## Provided data:

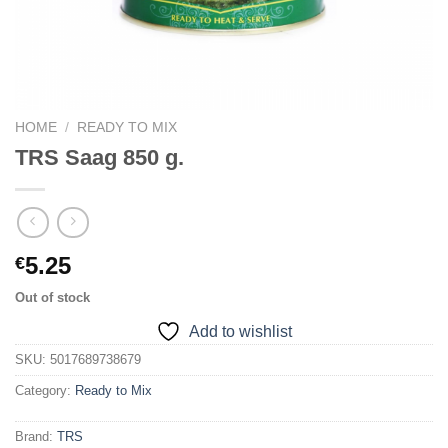
HOME
/
READY TO MIX
TRS Saag 850 g.
5.25
€
Out of stock
Add to wishlist
SKU:
5017689738679
Category:
Ready to Mix
Brand:
TRS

## Exercise objective:
Output the listing exactly. Leave out any image.

## Response:
HOME
/
READY TO MIX
TRS Saag 850 g.
5.25
€
Out of stock
Add to wishlist
SKU:
5017689738679
Category:
Ready to Mix
Brand:
TRS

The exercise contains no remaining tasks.